Intel vPro® Platform
Intel Manageability Forum for Intel® EMA, AMT, SCS & Manageability Commander
2834 Discussions

Get "PKI configuration failed" error when provisioning vPro device

idata
Employee
‎04-22-2011 03:24 AM
3,088 Views

Hi,

We have built a testing environment to set up vPro using PKI mode. However, the vPro client is not provisioning properly with the following error messages in SCS console event log:

1214,ERROR!,Error Configuring Intel AMT device: Failed to connect to un-configured Intel AMT device at IP 16.178.122.130: Proper certificate that matches the pre loaded certificate was not found in the user certificate store. PKI configuration failed.,4/22/2011 5:27:07 PM,17410FFB-A956-11DC-BBDA-FE9DD0E9000F,2202,DEVHPCAE\Administrator,WPS2008,

 

1214,ERROR!,Proper certificate that matches the pre loaded certificate was not found in the user certificate store.

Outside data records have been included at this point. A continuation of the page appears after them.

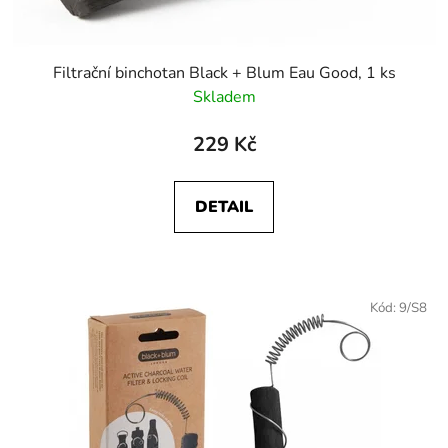
t
ů
Filtrační binchotan Black + Blum Eau Good, 1 ks
Skladem
229 Kč
DETAIL
Kód:
9/S8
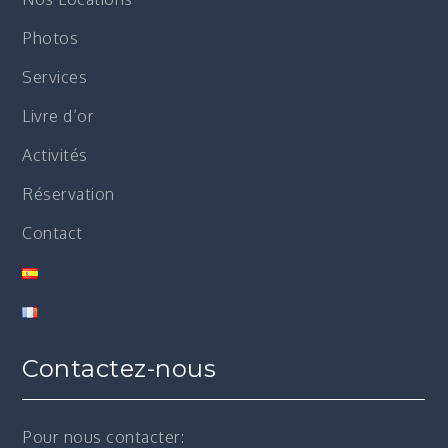
Photos
Services
Livre d’or
Activités
Réservation
Contact
Contactez-nous
Pour nous contacter:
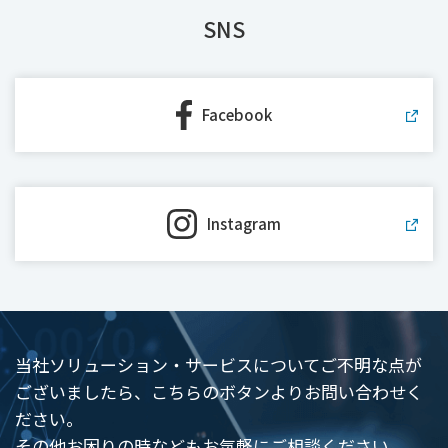
SNS
Facebook
Instagram
当社ソリューション・サービスについてご不明な点が
ございましたら、こちらのボタンよりお問い合わせく
ださい。
その他お困りの時などもお気軽にご相談ください。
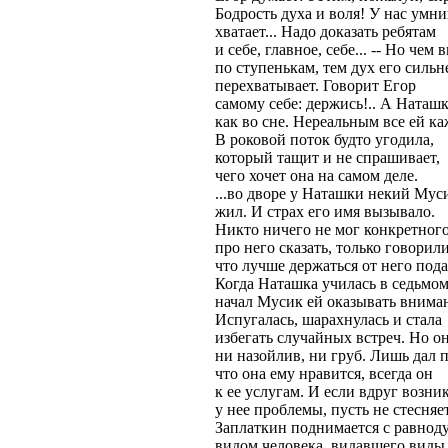
Бодрость духа и воля! У нас умн
хватает... Надо доказать ребятам
и себе, главное, себе... -- Но чем
по ступенькам, тем дух его сильн
перехватывает. Говорит Егор
самому себе: держись!.. А Наташ
как во сне. Нереальным все ей ка
В роковой поток будто угодила,
который тащит и не спрашивает,
чего хочет она на самом деле.
...во дворе у Наташки некий Мус
жил. И страх его имя вызывало.
Никто ничего не мог конкретног
про него сказать, только говорили
что лучше держаться от него под
Когда Наташка училась в седьмом
начал Мусик ей оказывать внима
Испугалась, шарахнулась и стала
избегать случайных встреч. Но о
ни назойлив, ни груб. Лишь дал п
что она ему нравится, всегда он
к ее услугам. И если вдруг возни
у нее проблемы, пусть не стесняет
Заплаткин поднимается с равно
видом человека, видавшего виды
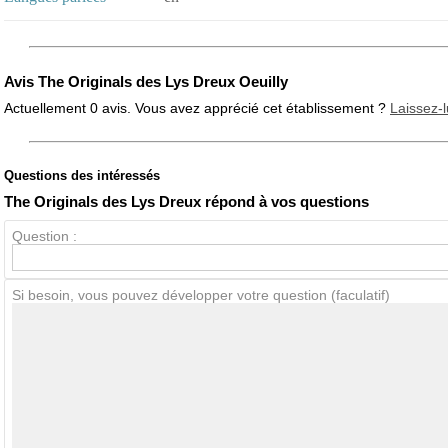
Avis The Originals des Lys Dreux Oeuilly
Actuellement 0 avis. Vous avez apprécié cet établissement ?
Laissez-l
Questions des intéressés
Note globale
Propreté
The Originals des Lys Dreux répond à vos questions
Question :
Avis Clients
Si besoin, vous pouvez développer votre question (faculatif)
Notes que vous souhaitez attribuer :
Pseudo :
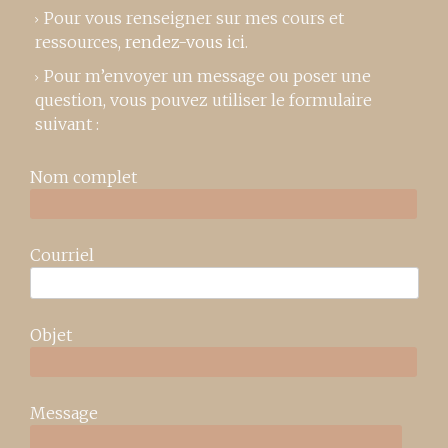
Pour vous renseigner sur mes cours et
ressources,
rendez-vous ici
.
Pour m’envoyer un message ou poser une
question, vous pouvez utiliser le formulaire
suivant :
Nom complet
Courriel
Objet
Message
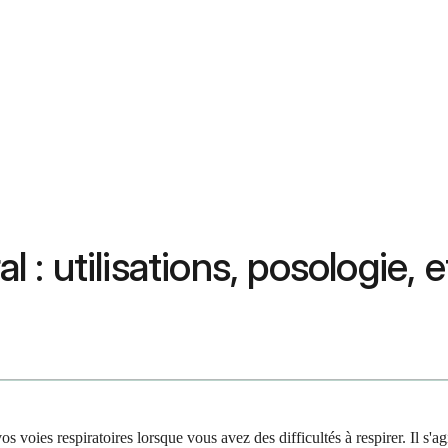
al : utilisations, posologie,
vos voies respiratoires lorsque vous avez des difficultés à respirer. Il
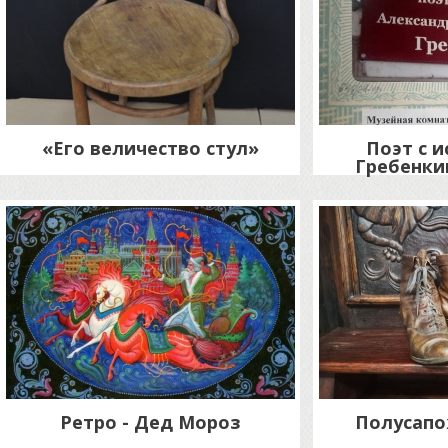
«Его величество стул»
Поэт с и
Гребенкин
Ретро - Дед Мороз
Полусапо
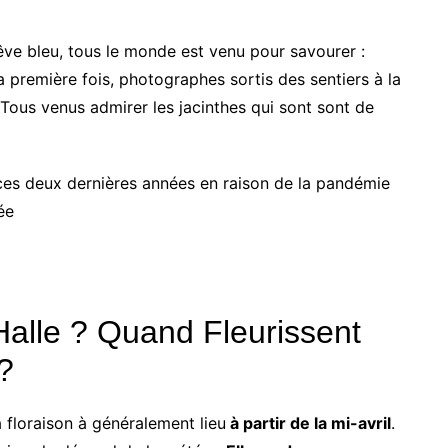
êve bleu, tous le monde est venu pour savourer :
 première fois, photographes sortis des sentiers à la
Tous venus admirer les jacinthes qui sont sont de
é ces deux dernières années en raison de la pandémie
ée
Halle ? Quand Fleurissent
?
 floraison à généralement lieu
à partir de la mi-avril
.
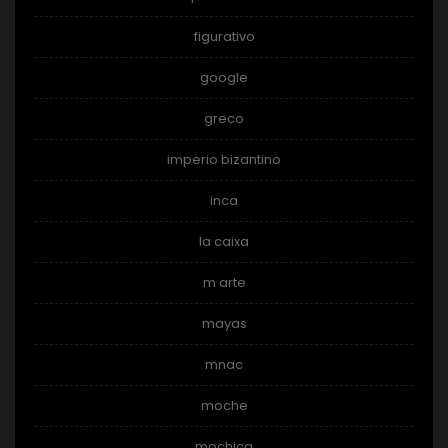
figurativo
google
greco
imperio bizantino
inca
la caixa
m arte
mayas
mnac
moche
mochica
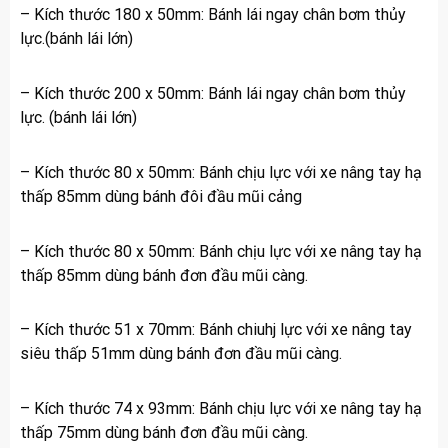
– Kích thước 180 x 50mm: Bánh lái ngay chân bơm thủy
lực.(bánh lái lớn)
– Kích thước 200 x 50mm: Bánh lái ngay chân bơm thủy
lực. (bánh lái lớn)
– Kích thước 80 x 50mm: Bánh chịu lực với xe nâng tay hạ
thấp 85mm dùng bánh đôi đầu mũi cảng
– Kích thước 80 x 50mm: Bánh chịu lực với xe nâng tay hạ
thấp 85mm dùng bánh đơn đầu mũi càng.
– Kích thước 51 x 70mm: Bánh chiuhj lực với xe nâng tay
siêu thấp 51mm dùng bánh đơn đầu mũi càng.
– Kích thước 74 x 93mm: Bánh chịu lực với xe nâng tay hạ
thấp 75mm dùng bánh đơn đầu mũi càng.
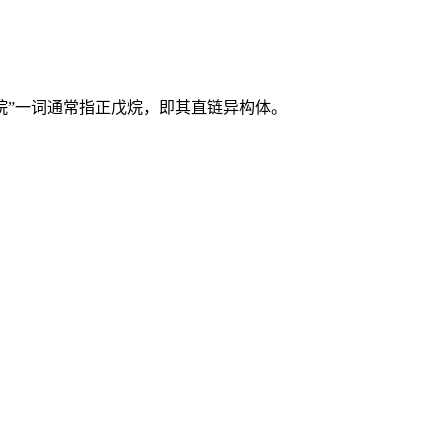
“戊烷”一词通常指正戊烷，即其直链异构体。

PKI configuration failed.,4/22/2011 5:27:07 PM,17410FFB-A956-11DC-BBDA-FE9DD0E9000F,1205,,WPS2008,

  • Our testing environment:

     

  1. Server A: Windows 2008 + IIS7.0 + SCS 5.3 + SQL Server 2005 + Domain Controller with DNS Server integrated

     

  2. Client A: Windows 2003 + vPro 3.2.2 AMT version

     

  • The procedure to install and configure vPro testing environment is described below:

     

  1. We are using PKI mode so we install a Certificate Authority on Server A .

     

  2. Create a certificate template and issue the client certificate template on Server A

     

  3. On Server A, request a certificate. In the "Identifying Information For Offline Template, the Name:" field specifiy the fully qualified

     

    name of the Provisioning Server (Server A).

     

  4. Install the client certificate on Server A. Export the client certificate.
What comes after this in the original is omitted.